La representación del juego en la pintura había sido popularizada por Caravaggio y sus contemporáneos. La escena responde a la tendencia de Murillo a representar a los niños como personajes de la calle, pícaros que se ganan la comida y que viven sin un techo. Esta condición social se observa en los rotos de las ropas de los personajes representados; además, el niño que está de pie no lleva calzado y el que está de espaldas tiene muy desgastada la suela de los zapatos, mostrando incluso los dedos de los pies. Se supone que se trata de vendedores de fruta o aguadores por la representación de la cesta con frutas y el cántaro, y que se encuentran jugando las pocas monedas que habían conseguido, aunque también se ha pensado que podría tratarse de pícaros.
Durante los siglos de la Edad Moderna, los niños constituían una parte fundamental del problema de la pobreza: el 25 por ciento de la población indigente durante los siglos XVI y XVII tenía menos de 10 años. Un ejemplo clave de esta realidad es la figura de los pícaros, como los que podría estar representando esta obra. Los pícaros eran unos vagabundos singulares, que llevaban esa vida por una situación de desarraigo, bien por abandono familiar o por abandono voluntario del hogar. Quienes tenían mayor ingenio y habilidad, eran los que conseguían mayores beneficios, y estas habilidades las aprendían en las calles. Los pícaros aspiraban a vivir del trabajo y de los bienes de los demás, vagando por el mundo sin un hogar al que regresar. Llevando una vida de peregrinos, estos niños se fortalecían física y moralmente, ampliando los conocimientos y habilidades necesarios para desenvolverse y sobrevivir.

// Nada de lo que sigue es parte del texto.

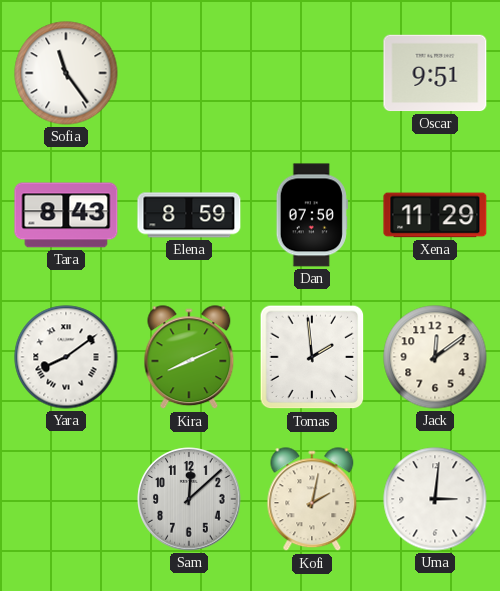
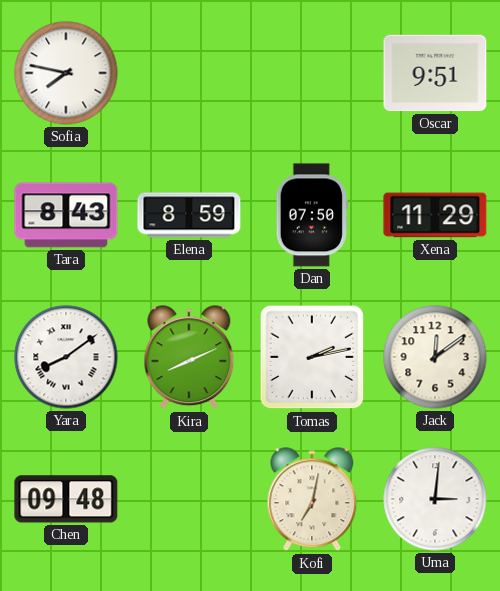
Sofia: 11:24 -> 7:47
Tomas: 1:59 -> 2:13
Chen: none -> 09:48
Sam: 12:08 -> none
Kofi: 2:02 -> 7:02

En cuanto a los juegos, nadie se oponía en la Edad Moderna a dejar jugar a los niños juegos de cartas y de azar como los dados, es decir, a jugarse el dinero. Estos juegos eran muy apreciados por todos los sectores sociales, y eran muy propios de los pícaros, expertos en hacer fullerías y trampas. Era un tipo de juego que encajaba muy bien con el tipo de vida que llevaban; las ganancias les permitían alcanzar la efímera riqueza y prestigio que tanto ansiaban. Sin embargo, a finales de la Edad Moderna comenzó a surgir un interés, antes desconocido, por preservar la moralidad de los niños y educarlos, prohibiéndoles juegos clasificados desde entonces como nocivos y recomendándoles otros considerados como buenos. Esto preludiaba la actitud actual frente al juego; hoy en día son vistos como sospechosos, peligrosos, y la ganancia en el juego como poco moral. Se siguen practicando juegos de azar, pero con sentimiento de culpa, un sentimiento que procede de la moralización que transformó la sociedad del siglo XIX en una sociedad de “bienpensantes”.